*** DATA FOR THIS TASK ***

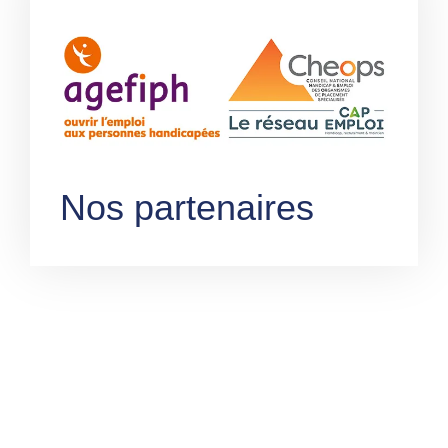
Nos partenaires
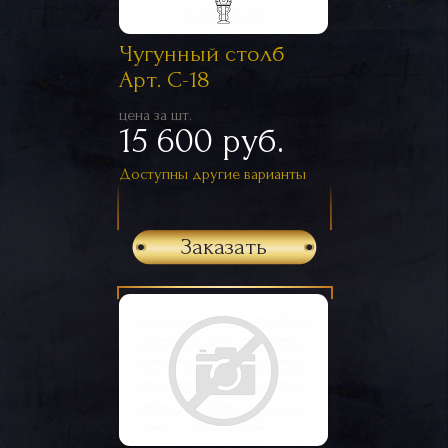
Чугунный столб
Арт. С-18
цена за шт.
15 600 руб.
Доступны другие варианты
Заказать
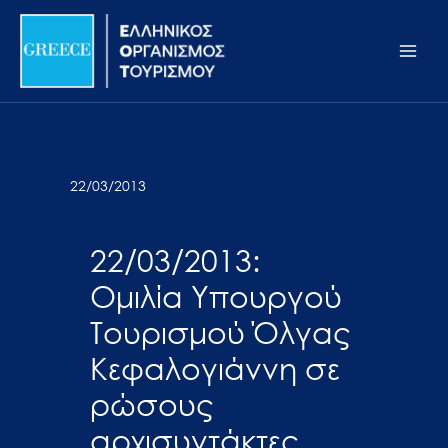
Μετάβαση
Σημείωση:
Main
στο
Αυτός
Men
περιεχόμενο
ο
ιστότοπος
περιλαμβάνει
ένα
σύστημα
22/03/2013
προσβασιμότητας.
22/03/2013:
Ομιλία Υπουργού
Τουρισμού Όλγας
Κεφαλογιάννη σε
ρώσους
αρχισυντάκτες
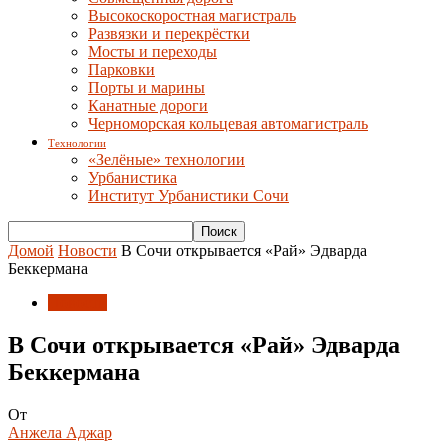
Высокоскоростная магистраль
Развязки и перекрёстки
Мосты и переходы
Парковки
Порты и марины
Канатные дороги
Черноморская кольцевая автомагистраль
Технологии
«Зелёные» технологии
Урбанистика
Институт Урбанистики Сочи
Домой
Новости
В Сочи открывается «Рай» Эдварда
Беккермана
Новости
В Сочи открывается «Рай» Эдварда
Беккермана
От
Анжела Аджар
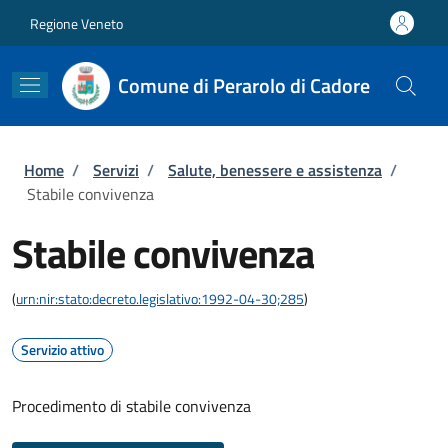
Salta al contenuto principale
Skip to footer content
Regione Veneto
Comune di Perarolo di Cadore
Briciole di pane
Home
/
Servizi
/
Salute, benessere e assistenza
/
Stabile convivenza
Stabile convivenza
(
urn:nir:stato:decreto.legislativo:1992-04-30;285
)
Servizio attivo
Procedimento di stabile convivenza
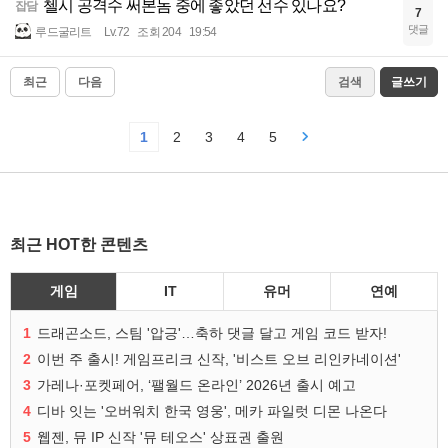
첼시 공격수 써본놈 중에 좋았던 선수 있나요?
잡담
7
댓글
루드굴리트
Lv.72
조회 204
19:54
최근
다음
검색
글쓰기
1
2
3
4
5
최근 HOT한 콘텐츠
게임
IT
유머
연예
1
드래곤소드, 스팀 '압긍'…축하 댓글 달고 게임 코드 받자!
2
이번 주 출시! 게임프리크 신작, '비스트 오브 리인카네이션'
3
가레나·포켓페어, ‘팰월드 온라인’ 2026년 출시 예고
4
디바 잇는 '오버워치 한국 영웅', 메카 파일럿 디몬 나온다
5
웹젠, 뮤 IP 신작 '뮤 테오스' 상표권 출원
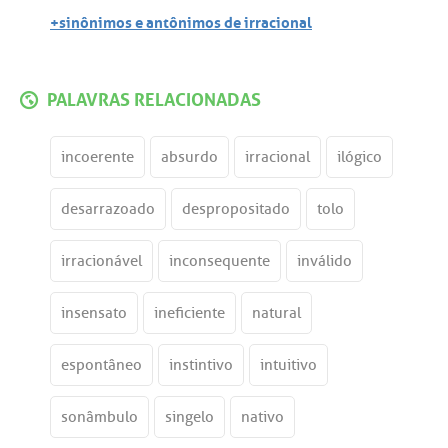
+sinônimos e antônimos de irracional
PALAVRAS RELACIONADAS
incoerente
absurdo
irracional
ilógico
desarrazoado
despropositado
tolo
irracionável
inconsequente
inválido
insensato
ineficiente
natural
espontâneo
instintivo
intuitivo
sonâmbulo
singelo
nativo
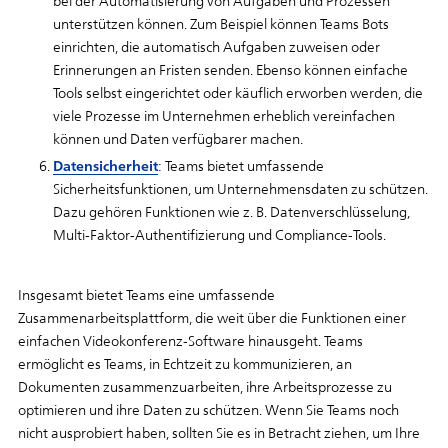
bei der Automatisierung von Aufgaben und Prozessen
unterstützen können. Zum Beispiel können Teams Bots
einrichten, die automatisch Aufgaben zuweisen oder
Erinnerungen an Fristen senden. Ebenso können einfache
Tools selbst eingerichtet oder käuflich erworben werden, die
viele Prozesse im Unternehmen erheblich vereinfachen
können und Daten verfügbarer machen.
Datensicherheit
: Teams bietet umfassende
Sicherheitsfunktionen, um Unternehmensdaten zu schützen.
Dazu gehören Funktionen wie z. B. Datenverschlüsselung,
Multi-Faktor-Authentifizierung und Compliance-Tools.
Insgesamt bietet Teams eine umfassende
Zusammenarbeitsplattform, die weit über die Funktionen einer
einfachen Videokonferenz-Software hinausgeht. Teams
ermöglicht es Teams, in Echtzeit zu kommunizieren, an
Dokumenten zusammenzuarbeiten, ihre Arbeitsprozesse zu
optimieren und ihre Daten zu schützen. Wenn Sie Teams noch
nicht ausprobiert haben, sollten Sie es in Betracht ziehen, um Ihre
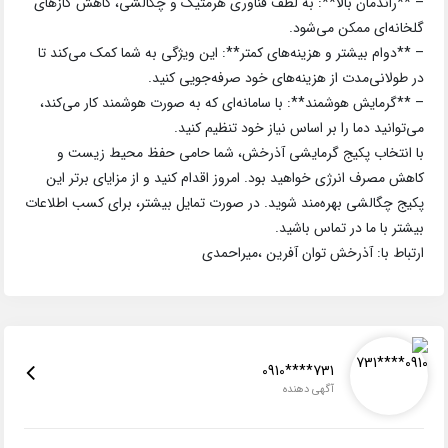
– **راندمان بالا**: به لطف فناوری هرمتیک و چگالشی، کاهش گازهای
گلخانه‌ای ممکن می‌شود.
– **دوام بیشتر و هزینه‌های کمتر**: این ویژگی به شما کمک می‌کند تا
در طولانی‌مدت از هزینه‌های خود صرفه‌جویی کنید.
– **گرمایش هوشمند**: با سامانه‌ای که به صورت هوشمند کار می‌کند،
می‌توانید دما را بر اساس نیاز خود تنظیم کنید.
با انتخاب پکیج گرمایشی آذرخش، شما حامی حفظ محیط زیست و
کاهش مصرف انرژی خواهید بود. امروز اقدام کنید و از مزایای برتر این
پکیج چگالشی بهره‌مند شوید. در صورت تمایل بیشتر، برای کسب اطلاعات
بیشتر با ما در تماس باشید.
ارتباط با: آذرخش توان آفرین ،میراحمدی
0910****731
آگهی دهنده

*** End of DATA FOR THIS TASK ***

» PROBLEM:
Please retype exactly the lines from the one containing "viele Prozesse im" to the last line of the records above, both included, without any pictures.

» WRITTEN ANSWER:
viele Prozesse im Unternehmen erheblich vereinfachen
können und Daten verfügbarer machen.
Datensicherheit
: Teams bietet umfassende
Sicherheitsfunktionen, um Unternehmensdaten zu schützen.
Dazu gehören Funktionen wie z. B. Datenverschlüsselung,
Multi-Faktor-Authentifizierung und Compliance-Tools.
Insgesamt bietet Teams eine umfassende
Zusammenarbeitsplattform, die weit über die Funktionen einer
einfachen Videokonferenz-Software hinausgeht. Teams
ermöglicht es Teams, in Echtzeit zu kommunizieren, an
Dokumenten zusammenzuarbeiten, ihre Arbeitsprozesse zu
optimieren und ihre Daten zu schützen. Wenn Sie Teams noch
nicht ausprobiert haben, sollten Sie es in Betracht ziehen, um Ihre
– **راندمان بالا**: به لطف فناوری هرمتیک و چگالشی، کاهش گازهای
گلخانه‌ای ممکن می‌شود.
– **دوام بیشتر و هزینه‌های کمتر**: این ویژگی به شما کمک می‌کند تا
در طولانی‌مدت از هزینه‌های خود صرفه‌جویی کنید.
– **گرمایش هوشمند**: با سامانه‌ای که به صورت هوشمند کار می‌کند،
می‌توانید دما را بر اساس نیاز خود تنظیم کنید.
با انتخاب پکیج گرمایشی آذرخش، شما حامی حفظ محیط زیست و
کاهش مصرف انرژی خواهید بود. امروز اقدام کنید و از مزایای برتر این
پکیج چگالشی بهره‌مند شوید. در صورت تمایل بیشتر، برای کسب اطلاعات
بیشتر با ما در تماس باشید.
ارتباط با: آذرخش توان آفرین ،میراحمدی
0910****731
آگهی دهنده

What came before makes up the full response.